Try it. Your answer should be the lines below from the one holding "Highlight left heart ventricle." through the one holding "Answer in <instances>...</instances>. Find", copied exactly and with nothing else.

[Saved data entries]
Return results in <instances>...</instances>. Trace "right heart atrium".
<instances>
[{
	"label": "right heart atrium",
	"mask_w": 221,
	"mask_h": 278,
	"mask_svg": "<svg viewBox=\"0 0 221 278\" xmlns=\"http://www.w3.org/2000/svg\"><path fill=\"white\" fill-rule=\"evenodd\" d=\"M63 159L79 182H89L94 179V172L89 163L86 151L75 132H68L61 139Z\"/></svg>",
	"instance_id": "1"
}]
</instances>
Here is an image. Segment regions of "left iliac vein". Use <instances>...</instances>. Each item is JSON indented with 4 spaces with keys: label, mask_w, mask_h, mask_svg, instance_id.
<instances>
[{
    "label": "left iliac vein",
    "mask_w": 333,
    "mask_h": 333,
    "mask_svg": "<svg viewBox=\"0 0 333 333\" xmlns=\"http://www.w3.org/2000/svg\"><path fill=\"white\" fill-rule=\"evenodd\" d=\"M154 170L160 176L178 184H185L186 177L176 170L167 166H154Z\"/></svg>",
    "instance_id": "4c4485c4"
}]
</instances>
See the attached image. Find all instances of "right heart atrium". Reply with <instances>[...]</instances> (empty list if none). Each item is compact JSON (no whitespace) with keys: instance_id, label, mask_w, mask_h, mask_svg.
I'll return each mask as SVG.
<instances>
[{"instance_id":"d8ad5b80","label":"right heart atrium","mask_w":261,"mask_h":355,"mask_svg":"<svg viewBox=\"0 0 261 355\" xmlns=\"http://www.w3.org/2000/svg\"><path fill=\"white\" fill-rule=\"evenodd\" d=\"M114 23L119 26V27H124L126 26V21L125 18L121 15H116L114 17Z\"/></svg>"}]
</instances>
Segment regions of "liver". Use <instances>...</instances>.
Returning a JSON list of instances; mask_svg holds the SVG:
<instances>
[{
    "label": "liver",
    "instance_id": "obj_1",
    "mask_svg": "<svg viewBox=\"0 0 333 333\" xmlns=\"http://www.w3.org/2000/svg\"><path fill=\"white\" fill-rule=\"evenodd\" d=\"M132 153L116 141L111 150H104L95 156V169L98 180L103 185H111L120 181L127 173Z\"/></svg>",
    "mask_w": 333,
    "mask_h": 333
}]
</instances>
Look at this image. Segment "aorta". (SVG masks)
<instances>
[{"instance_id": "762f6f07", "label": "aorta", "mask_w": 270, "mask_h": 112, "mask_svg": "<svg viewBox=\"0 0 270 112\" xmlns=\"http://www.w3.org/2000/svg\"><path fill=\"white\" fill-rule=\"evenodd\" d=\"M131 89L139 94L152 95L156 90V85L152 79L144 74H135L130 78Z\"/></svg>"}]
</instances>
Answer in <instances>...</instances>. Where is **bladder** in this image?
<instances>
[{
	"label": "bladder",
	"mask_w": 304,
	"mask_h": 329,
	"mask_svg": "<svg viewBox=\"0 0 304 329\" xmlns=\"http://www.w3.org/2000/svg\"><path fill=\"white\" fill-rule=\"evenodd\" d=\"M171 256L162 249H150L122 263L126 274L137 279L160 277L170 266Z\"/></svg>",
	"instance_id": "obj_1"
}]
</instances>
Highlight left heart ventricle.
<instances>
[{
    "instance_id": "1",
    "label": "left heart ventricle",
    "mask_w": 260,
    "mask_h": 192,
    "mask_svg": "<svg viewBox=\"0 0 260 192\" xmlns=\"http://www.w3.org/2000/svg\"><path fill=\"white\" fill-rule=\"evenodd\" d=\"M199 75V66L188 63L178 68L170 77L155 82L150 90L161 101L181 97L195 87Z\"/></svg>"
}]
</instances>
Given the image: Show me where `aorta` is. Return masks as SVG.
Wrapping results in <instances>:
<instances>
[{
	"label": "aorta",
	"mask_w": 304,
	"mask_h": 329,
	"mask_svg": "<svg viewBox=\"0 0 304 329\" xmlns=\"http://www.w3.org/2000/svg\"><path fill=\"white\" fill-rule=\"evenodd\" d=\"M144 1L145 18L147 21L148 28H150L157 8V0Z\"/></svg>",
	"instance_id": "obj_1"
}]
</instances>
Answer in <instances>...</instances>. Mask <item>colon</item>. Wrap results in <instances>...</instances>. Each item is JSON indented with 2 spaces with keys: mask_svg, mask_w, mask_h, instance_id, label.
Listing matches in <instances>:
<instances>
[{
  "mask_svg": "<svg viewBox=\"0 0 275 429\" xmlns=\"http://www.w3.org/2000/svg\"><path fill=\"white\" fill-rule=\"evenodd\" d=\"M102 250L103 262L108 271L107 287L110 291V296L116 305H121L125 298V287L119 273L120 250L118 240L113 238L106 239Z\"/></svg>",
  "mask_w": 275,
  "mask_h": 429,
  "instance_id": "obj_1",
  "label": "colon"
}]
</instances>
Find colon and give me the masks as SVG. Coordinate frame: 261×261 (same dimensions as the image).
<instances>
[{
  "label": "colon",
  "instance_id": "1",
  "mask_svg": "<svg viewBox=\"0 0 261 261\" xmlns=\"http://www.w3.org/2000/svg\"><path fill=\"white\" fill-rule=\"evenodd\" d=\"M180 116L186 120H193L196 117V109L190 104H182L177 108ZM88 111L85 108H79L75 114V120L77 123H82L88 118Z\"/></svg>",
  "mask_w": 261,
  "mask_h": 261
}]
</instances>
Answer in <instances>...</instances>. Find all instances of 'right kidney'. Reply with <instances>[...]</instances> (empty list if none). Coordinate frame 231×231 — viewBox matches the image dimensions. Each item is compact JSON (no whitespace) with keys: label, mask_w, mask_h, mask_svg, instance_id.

==

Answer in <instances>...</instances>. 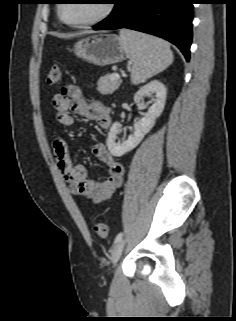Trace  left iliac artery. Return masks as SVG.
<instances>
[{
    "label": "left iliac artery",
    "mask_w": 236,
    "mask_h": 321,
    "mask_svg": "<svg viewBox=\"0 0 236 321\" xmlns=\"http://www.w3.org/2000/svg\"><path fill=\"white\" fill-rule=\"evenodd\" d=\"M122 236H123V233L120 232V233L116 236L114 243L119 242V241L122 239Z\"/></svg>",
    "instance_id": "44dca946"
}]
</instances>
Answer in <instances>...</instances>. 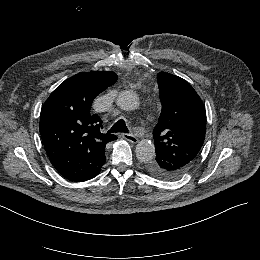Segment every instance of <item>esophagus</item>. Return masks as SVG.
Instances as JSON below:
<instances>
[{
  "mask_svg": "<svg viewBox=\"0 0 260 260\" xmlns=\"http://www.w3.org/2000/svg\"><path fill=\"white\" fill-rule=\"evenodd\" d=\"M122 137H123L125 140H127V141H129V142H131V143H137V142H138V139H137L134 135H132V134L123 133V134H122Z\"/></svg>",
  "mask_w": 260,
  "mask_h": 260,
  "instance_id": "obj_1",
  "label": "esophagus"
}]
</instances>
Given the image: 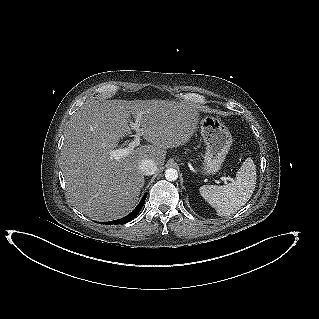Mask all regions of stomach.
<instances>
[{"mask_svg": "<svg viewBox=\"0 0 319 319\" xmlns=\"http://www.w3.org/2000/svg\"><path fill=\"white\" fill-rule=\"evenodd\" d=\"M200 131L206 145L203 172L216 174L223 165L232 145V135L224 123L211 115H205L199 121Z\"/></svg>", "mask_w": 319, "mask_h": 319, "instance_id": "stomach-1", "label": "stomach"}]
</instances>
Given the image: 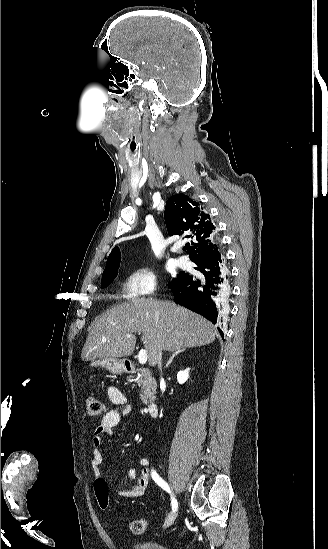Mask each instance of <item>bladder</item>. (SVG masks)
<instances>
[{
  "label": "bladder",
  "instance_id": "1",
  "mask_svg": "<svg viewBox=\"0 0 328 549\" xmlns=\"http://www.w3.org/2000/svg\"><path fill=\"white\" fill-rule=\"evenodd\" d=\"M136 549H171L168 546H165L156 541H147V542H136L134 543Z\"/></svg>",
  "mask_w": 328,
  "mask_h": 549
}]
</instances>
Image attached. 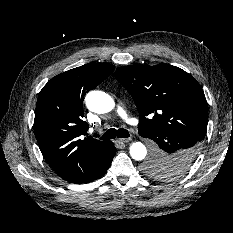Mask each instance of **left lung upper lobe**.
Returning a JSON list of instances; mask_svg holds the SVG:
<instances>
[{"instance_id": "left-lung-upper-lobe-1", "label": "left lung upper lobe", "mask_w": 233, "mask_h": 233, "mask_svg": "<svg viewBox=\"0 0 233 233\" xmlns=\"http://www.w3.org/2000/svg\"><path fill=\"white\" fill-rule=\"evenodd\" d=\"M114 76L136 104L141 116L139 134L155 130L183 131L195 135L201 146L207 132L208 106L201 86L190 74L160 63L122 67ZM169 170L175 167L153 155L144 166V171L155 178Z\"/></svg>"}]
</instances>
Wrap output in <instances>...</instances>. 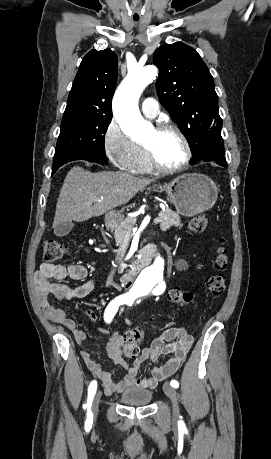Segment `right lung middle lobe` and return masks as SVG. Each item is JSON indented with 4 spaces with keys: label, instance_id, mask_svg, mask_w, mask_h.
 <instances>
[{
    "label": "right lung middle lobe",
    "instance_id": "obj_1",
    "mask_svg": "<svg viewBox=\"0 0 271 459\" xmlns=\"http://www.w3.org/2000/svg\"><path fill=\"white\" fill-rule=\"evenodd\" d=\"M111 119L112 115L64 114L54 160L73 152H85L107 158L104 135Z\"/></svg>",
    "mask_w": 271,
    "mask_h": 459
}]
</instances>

Answer to this task.
Highlight left heart ventricle.
<instances>
[{
    "instance_id": "1",
    "label": "left heart ventricle",
    "mask_w": 260,
    "mask_h": 192,
    "mask_svg": "<svg viewBox=\"0 0 260 192\" xmlns=\"http://www.w3.org/2000/svg\"><path fill=\"white\" fill-rule=\"evenodd\" d=\"M199 75V66L188 63L178 68L170 77L155 82L150 90L161 101L181 97L195 87Z\"/></svg>"
}]
</instances>
Given the image: Show me where `aorta` is. Return masks as SVG.
Wrapping results in <instances>:
<instances>
[{
	"label": "aorta",
	"mask_w": 304,
	"mask_h": 329,
	"mask_svg": "<svg viewBox=\"0 0 304 329\" xmlns=\"http://www.w3.org/2000/svg\"><path fill=\"white\" fill-rule=\"evenodd\" d=\"M144 1L145 18L147 21L148 28H150L157 8V0Z\"/></svg>",
	"instance_id": "obj_1"
}]
</instances>
Answer in <instances>...</instances>. Mask <item>colon</item>. Wrap results in <instances>...</instances>. Each item is JSON indented with 2 spaces with keys: mask_svg, mask_w, mask_h, instance_id, label.
Listing matches in <instances>:
<instances>
[{
  "mask_svg": "<svg viewBox=\"0 0 275 429\" xmlns=\"http://www.w3.org/2000/svg\"><path fill=\"white\" fill-rule=\"evenodd\" d=\"M102 250L103 262L108 271L107 287L110 291V296L116 305H121L125 298V287L119 273L120 250L118 240L113 238L106 239Z\"/></svg>",
  "mask_w": 275,
  "mask_h": 429,
  "instance_id": "obj_1",
  "label": "colon"
}]
</instances>
Find colon and give me the masks as SVG. Coordinate frame: 261×261 (same dimensions as the image).
<instances>
[{
  "label": "colon",
  "instance_id": "1",
  "mask_svg": "<svg viewBox=\"0 0 261 261\" xmlns=\"http://www.w3.org/2000/svg\"><path fill=\"white\" fill-rule=\"evenodd\" d=\"M180 116L186 120H193L196 117V109L190 104H182L177 108ZM88 111L85 108H79L75 114V120L77 123H82L88 118Z\"/></svg>",
  "mask_w": 261,
  "mask_h": 261
}]
</instances>
Answer in <instances>...</instances>. Find all instances of 'right kidney'. Reply with <instances>[...]</instances> (empty list if none). Coordinate frame 231×231 — viewBox matches the image dimensions. Each item is compact JSON (no whitespace) with keys: label, mask_w, mask_h, mask_svg, instance_id.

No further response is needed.